Schönhardt, A., Nau, D., Bauer, C., Christ, A., Gräbeldinger, H., & Giessen, H. (2017). Phase-resolved pulse propagation through metallic photonic crystal slabs: plasmonic slow light. Philosophical Transactions of the Royal Society of London. Series A, 375(2090): 20160065.


Cite as: https://hdl.handle.net/21.11116/0000-000E-D096-D
Abstract
We characterized the electromagnetic field of ultrashort laser pulses after propagation through metallic photonic crystal structures featuring photonic and plasmonic resonances. The complete pulse information, i. e. the envelope and phase of the electromagnetic field, was measured using the technique of cross-correlation frequency resolved optical gating. In good agreement, measurements and scattering matrix simulations show a dispersive behaviour of the spectral phase at the position of the resonances. Asymmetric Fano-type resonances go along with asymmetric phase characteristics.

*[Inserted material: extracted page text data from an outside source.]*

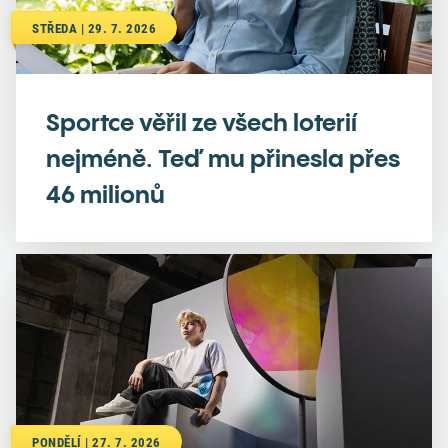
STŘEDA | 29. 7. 2026
Sportce věřil ze všech loterií
nejméně. Teď mu přinesla přes
46 milionů
PONDĚLÍ | 27. 7. 2026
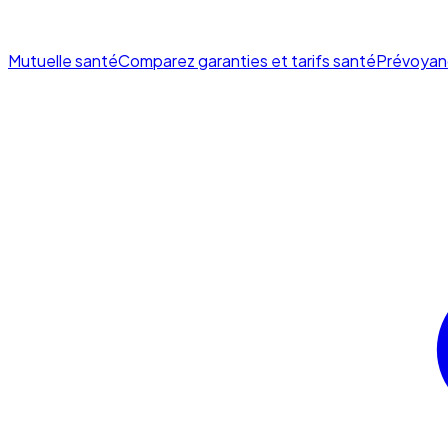
Mutuelle santé
Comparez garanties et tarifs santé
Prévoyan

Furthermore, the spectral phase is used to calculate the dispersion of the sample and possible applications in dispersion compensation are investigated. Group refractive indices of 700 and 70 and group delay dispersion values of 90 000 fs(2) and 5000 fs(2) are achieved in transverse electric and transverse magnetic polarization, respectively. The behaviour of extinction and spectral phase can be understood from an intuitive model using the complex transmission amplitude. An associated depiction in the complex plane is a useful approach in this context. This method promises to be valuable also in photonic crystal and filter design, for example, with regards to the symmetrization of the resonances. This article is part of the themed issue 'New horizons for nanophotonics'.